# Entries supplied
┄┄┄┄┄┄┄┄┄┄
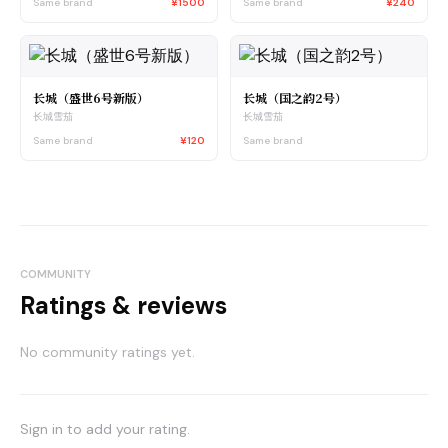
Same brand
¥1500
Same brand
¥240
长城（盛世6号新版）
长城（国之韵2号）
长城雪茄
长城雪茄
Same brand
¥120
Same brand
COMMUNITY
Ratings & reviews
No community ratings yet.
Sign in to add your rating.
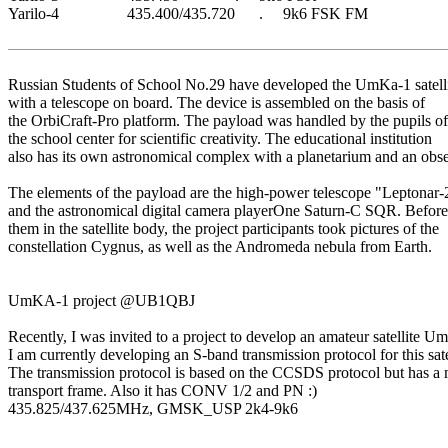
Yarilo-4                 435.400/435.720      .     9k6 FSK FM                    

Russian Students of School No.29 have developed the UmKa-1 satelli
with a telescope on board. The device is assembled on the basis of

the OrbiCraft-Pro platform. The payload was handled by the pupils of

the school center for scientific creativity. The educational institution

also has its own astronomical complex with a planetarium and an obser
The elements of the payload are the high-power telescope "Leptonar
and the astronomical digital camera playerOne Saturn-C SQR. Before 
them in the satellite body, the project participants took pictures of the

constellation Cygnus, as well as the Andromeda nebula from Earth.

UmKA-1 project @UB1QBJ

Recently, I was invited to a project to develop an amateur satellite U
I am currently developing an S-band transmission protocol for this satel
The transmission protocol is based on the CCSDS protocol but has a 
transport frame. Also it has CONV 1/2 and PN :)

435.825/437.625MHz, GMSK_USP 2k4-9k6
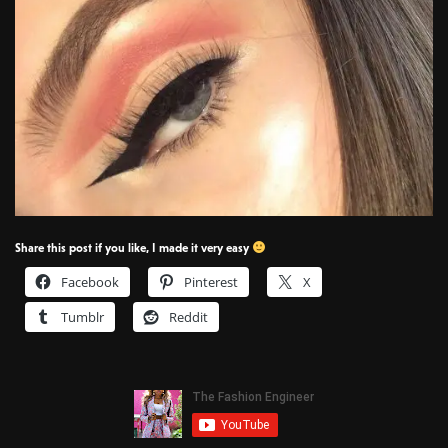
Share this post if you like, I made it very easy
Facebook
Pinterest
X
Tumblr
Reddit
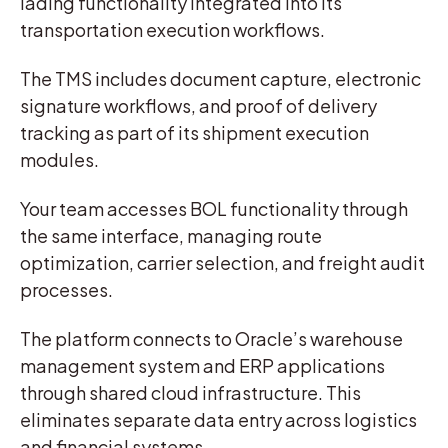
lading functionality integrated into its
transportation execution workflows.
The TMS includes document capture, electronic
signature workflows, and proof of delivery
tracking as part of its shipment execution
modules.
Your team accesses BOL functionality through
the same interface, managing route
optimization, carrier selection, and freight audit
processes.
The platform connects to Oracle’s warehouse
management system and ERP applications
through shared cloud infrastructure. This
eliminates separate data entry across logistics
and financial systems.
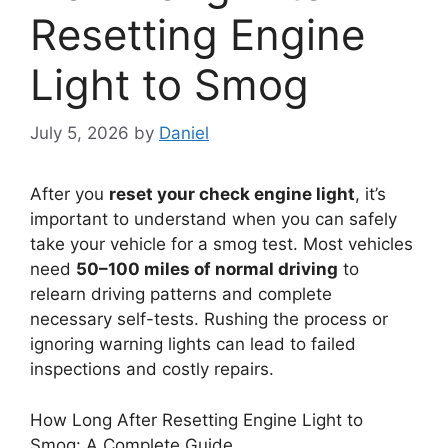
Resetting Engine
Light to Smog
July 5, 2026
by
Daniel
After you
reset your check engine light
, it’s
important to understand when you can safely
take your vehicle for a smog test. Most vehicles
need
50–100 miles of normal driving
to
relearn driving patterns and complete
necessary self-tests. Rushing the process or
ignoring warning lights can lead to failed
inspections and costly repairs.
How Long After Resetting Engine Light to
Smog: A Complete Guide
┄┄┄┄┄┄┄┄┄┄
The answer must be the line containing "How Long After Resetting Engine Light to" and every line after it through the end of the records, repeated exactly.

How Long After Resetting Engine Light to
Smog: A Complete Guide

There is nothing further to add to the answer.